While Gallup, New Mexico is known as the “Heart of Indian Country” because of the many nearby reservations and its sizable presence of Native Americans (who comprise 76 percent of Gallup’s McKinley County), that wasn’t always the case.
Back in the 1970s and 80s, Gallup became notorious for something else: The fact that, each year, police put 30,000 people in the drunk tank. Many of those arrested were Native Americans who flocked to Gallup since it was one of the nearest places where they could purchase alcohol, Jonathan Thompson writes for the High Country News.
But now a group of entrepreneurs, Gallup boosters, and outdoor enthusiasts are working to make the town famous for something much better (and undoubtedly, much healthier) — mountain biking.
Chuck Van Drunen, who lived near a vacant lot known as the Brickyard, contributed to the bike-centered transformation of this gritty town. Until 1960, the Brickyard held kilns for brick-making, but after that, it became a neglected piece of property where drunkards and transients hung out. Van Drunen tired of booze-addled people wandering in the alley behind his house, so he started leading bicycle trail rides over the Brickyard.
It caught on, and Gallup’s mayor Jackie McKinney convinced the owners of the Brickyard to donate or sell the land to the city. Community members hired a bike park designer to plan proper trails and enlisted the Youth Conservation Corps to clean things up. In September, the Gallup Brickyard Bike Park officially opened.
Thompson writes, “Over the last 15 years, local bike-advocates have built and designated dozens of miles of trails in the nearby desert and forests and spiffed up the old downtown.”
Various bike enthusiasts formed the nonprofit Gallup Trails 2010, working to establish trails throughout Gallup and the nearby Zuni mountains. And while no one thinks Gallup is on track to become the next Moab — Utah’s mountain biking mecca — the town now hosts mountain biking races and is beginning to attract outdoor adventure tourists.
Does the enthusiasm for mountain biking have the ability to turn around Gallup’s tough economic situation?
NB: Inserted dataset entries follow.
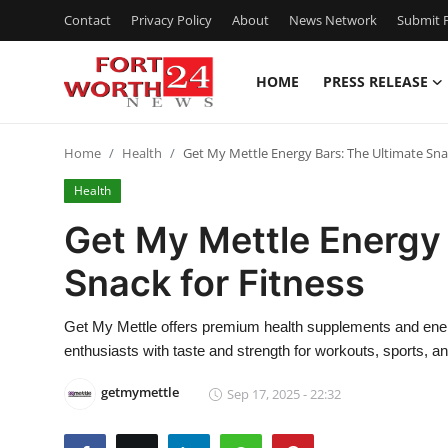
Contact
Privacy Policy
About
News Network
Submit P
HOME
PRESS RELEASE
Home
Home
Health
Get My Mettle Energy Bars: The Ultimate Snac
Press Release
Health
Contact
Get My Mettle Energy 
Snack for Fitness
Privacy Policy
About
Get My Mettle offers premium health supplements and energy
enthusiasts with taste and strength for workouts, sports, and
News Network
getmymettle
Sep 17, 2025 - 22:32
Health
Currently, more than a third of McKinley County’s population live below the poverty line, and its unemployment rate sits at 8.5 percent, substantially higher than New Mexico’s overall rate of 6.8 percent. Still, the bike trails and cycling-centered tourism promotion seem to be moving the city in the right direction.
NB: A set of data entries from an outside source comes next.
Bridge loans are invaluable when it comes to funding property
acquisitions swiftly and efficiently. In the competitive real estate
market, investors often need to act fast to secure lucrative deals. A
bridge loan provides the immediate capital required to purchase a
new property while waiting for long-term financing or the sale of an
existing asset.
Lindsay Mapes, the owner of Zia Rides, a Gallup bike-race promoter, said that when she used to tell people where she lived, she’d get a pitying or disgusted “Gallup Look.” “Now it’s like: ‘Oh, yeah, I love it there. The trails are great!’ I love it when I see locals interacting with someone in the outdoor community, boasting about the assets we have. There’s a lot of community pride.”
“Sometimes, I see it as a revolution,” she said. “This group is really using the bike as an agent of change.”